A recent study weighed popular phone carriers against each other in how accurately each carrier detects robocalls and spoofed calls.

In the robocall context, the Mind Commerce study looked at how often the carrier identified a number that is “problematic” in order to determine accuracy. Of the major carriers, the study found that Verizon’s “Enhanced Caller Name ID” led the pack by detecting problematic numbers 93.6% of the time, followed T-Mobile’s “SCAM ID in Combination with Name ID” at 90.1% detection and AT&T Wireless’s “Call Protect” with 86.9% detection.

On the call spoofing category, Verizon far outweighed the other carriers on detection. According to the study, Verizon detected spoofed calls 98% of the time, followed by T-Mobile at 64% and AT&T Wireless at 60%.

insideARM Perspective

Those of us in the industry wear two hats. On one hand, we are consumers who want a solution to the volumes of robocalls we receive on our personal phones. On the other, we are members of legitimate businesses that get caught in the crossfire of the robocall blocking technology even though our businesses fall outside the scope of the problem.
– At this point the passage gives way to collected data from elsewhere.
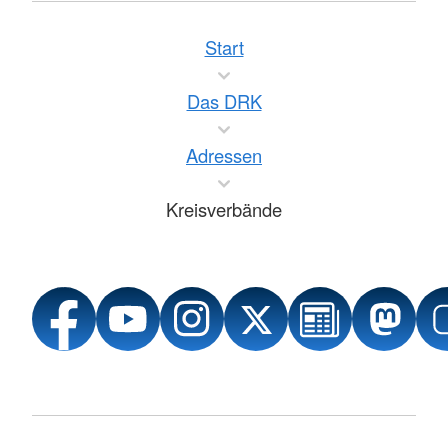
Start
Das DRK
Adressen
Kreisverbände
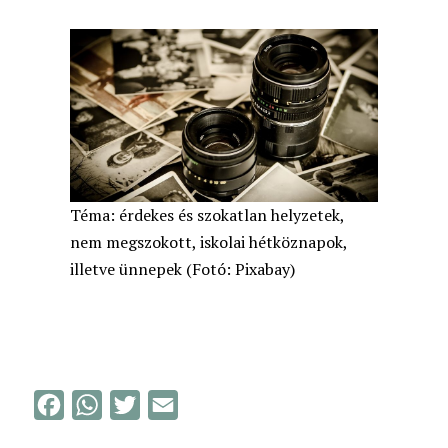
Téma: érdekes és szokatlan helyzetek,
nem megszokott, iskolai hétköznapok,
illetve ünnepek (Fotó: Pixabay)
F
W
T
E
a
h
w
m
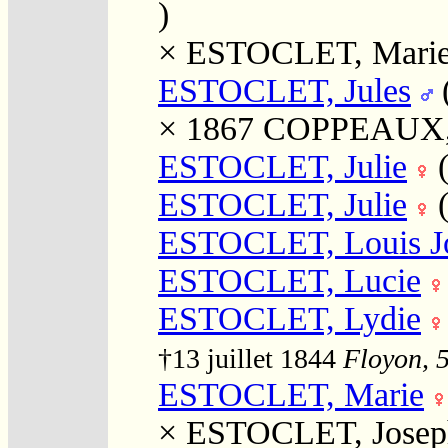
)
×
ESTOCLET, Mari
ESTOCLET, Jules
× 1867
COPPEAUX, "
ESTOCLET, Julie
ESTOCLET, Julie
ESTOCLET, Louis J
ESTOCLET, Lucie
ESTOCLET, Lydie
†13 juillet 1844
Floyon, 5
ESTOCLET, Marie
×
ESTOCLET, Josep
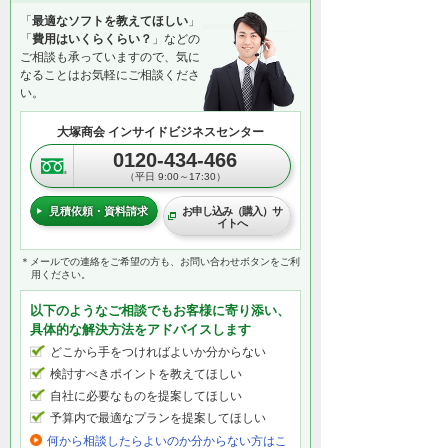
「
最適なソフトを教えてほしい
」
「
費用はいくらくらい？
」などの
ご相談も承っていますので、気に
なることはお気軽にご相談くださ
い。
大塚商会 インサイドビジネスセンター
0120-434-466
（平日 9:00～17:30）
見積依頼・資料請求
お申し込み（購入）サ
イトへ
＊メールでの連絡をご希望の方も、お問い合わせボタンをご利
用ください。
以下のようなご相談でもお客様に寄り添い、
具体的な解決方法をアドバイスします
どこから手をつければよいか分からない
検討すべきポイントを教えてほしい
自社に必要なものを提案してほしい
予算内で最適なプランを提案してほしい
何から相談したらよいのか分からない方はこ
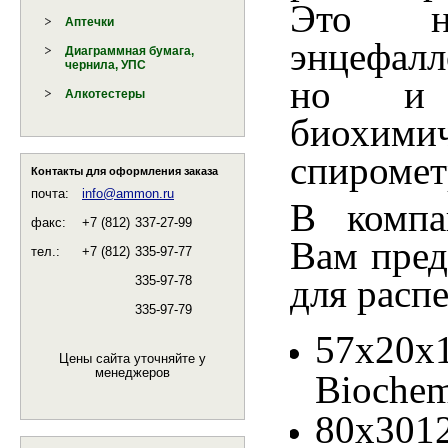
Это не
Аптечки
энцефалл
Диаграммная бумага,
чернила, УПС
но и р
Алкотестеры
биохими
спиромет
Контакты для оформления заказа
почта:
info@ammon.ru
В комп
факс:
+7 (812)
337-27-99
Вам пред
тел.:
+7 (812)
335-97-77
для распе
335-97-78
335-97-79
57х20
Цены сайта уточняйте у
менеджеров
Biochem
80х30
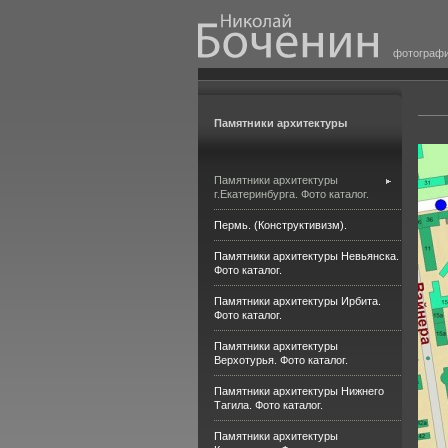
фотограф
Памятники архитектуры
Памятники архитектуры
г.Екатеринбурга. Фото каталог.
Пермь. (Конструктивизм).
Памятники архитектуры Невьянска.
Фото каталог.
Памятники архитектуры Ирбита.
Фото каталог.
Памятники архитектуры
Верхотурья. Фото каталог.
Памятники архитектуры Нижнего
Тагила. Фото каталог.
Памятники архитектуры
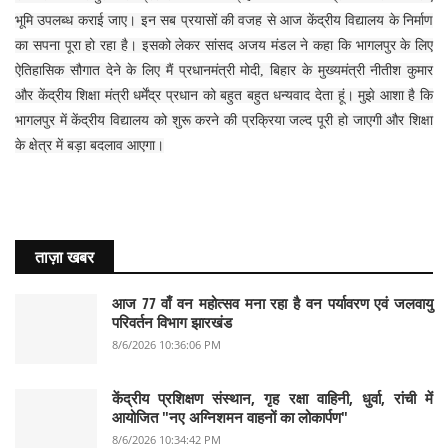
भूमि उपलब्ध कराई जाए। इन सब प्रयासों की वजह से आज केंद्रीय विद्यालय के निर्माण
का सपना पूरा हो रहा है। इसको लेकर सांसद अजय मंडल ने कहा कि भागलपुर के लिए
ऐतिहासिक सौगात देने के लिए मैं प्रधानमंत्री मोदी, बिहार के मुख्यमंत्री नीतीश कुमार
और केंद्रीय शिक्षा मंत्री धर्मेंद्र प्रधान को बहुत बहुत धन्यवाद देता हूं। मुझे आशा है कि
भागलपुर में केंद्रीय विद्यालय को शुरू करने की प्रक्रिया जल्द पूरी हो जाएगी और शिक्षा
के क्षेत्र में बड़ा बदलाव आएगा।
ताज़ा खबर
आज 77 वाँ वन महोत्सव मना रहा है वन पर्यावरण एवं जलवायु
परिवर्तन विभाग झारखंड
8/6/2026 10:36:06 PM
केंद्रीय प्रशिक्षण संस्थान, गृह रक्षा वाहिनी, धुर्वा, रांची में
आयोजित "नए अग्निशमन वाहनों का लोकार्पण"
8/6/2026 10:34:42 PM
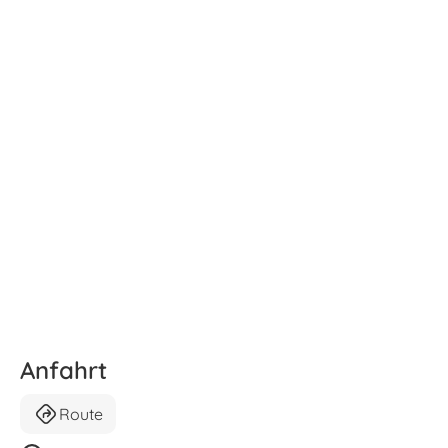
Anfahrt
Route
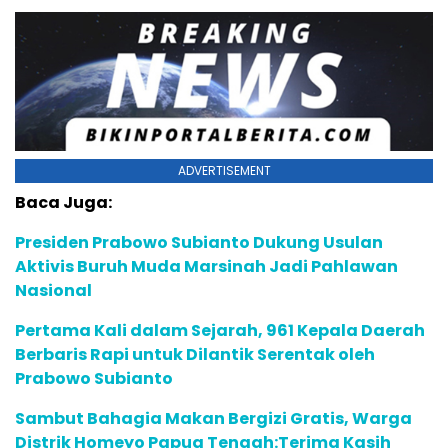
ADVERTISEMENT
Baca Juga:
Presiden Prabowo Subianto Dukung Usulan
Aktivis Buruh Muda Marsinah Jadi Pahlawan
Nasional
Pertama Kali dalam Sejarah, 961 Kepala Daerah
Berbaris Rapi untuk Dilantik Serentak oleh
Prabowo Subianto
Sambut Bahagia Makan Bergizi Gratis, Warga
Distrik Homeyo Papua Tengah:Terima Kasih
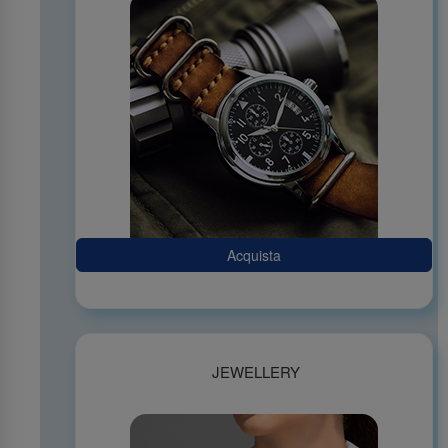
Acquista
JEWELLERY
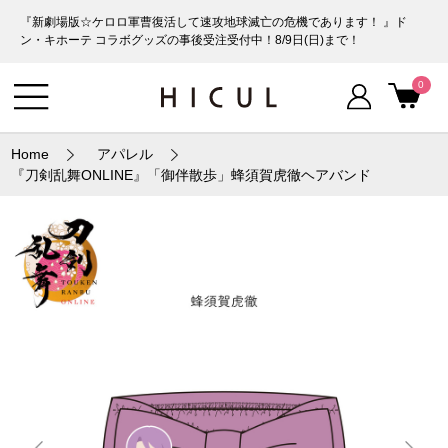
『新劇場版☆ケロロ軍曹復活して速攻地球滅亡の危機であります！ 』ド
ン・キホーテ コラボグッズの事後受注受付中！8/9日(日)まで！
0
Home
アパレル
『刀剣乱舞ONLINE』「御伴散歩」蜂須賀虎徹ヘアバンド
Spoofed calls remain an issue the industry is on the lookout for, so it is encouraging to see that carriers are becoming better at detecting them. However, the robocall portion of this study shows the difficulty faced with this issue. The definition of “problematic” number is vague and casts an overbroad net that sweeps and incorrectly labels legitimate business calls as possible scams. 

This is a nuanced challenge that will continue for some time and insideARM will continue to montior it.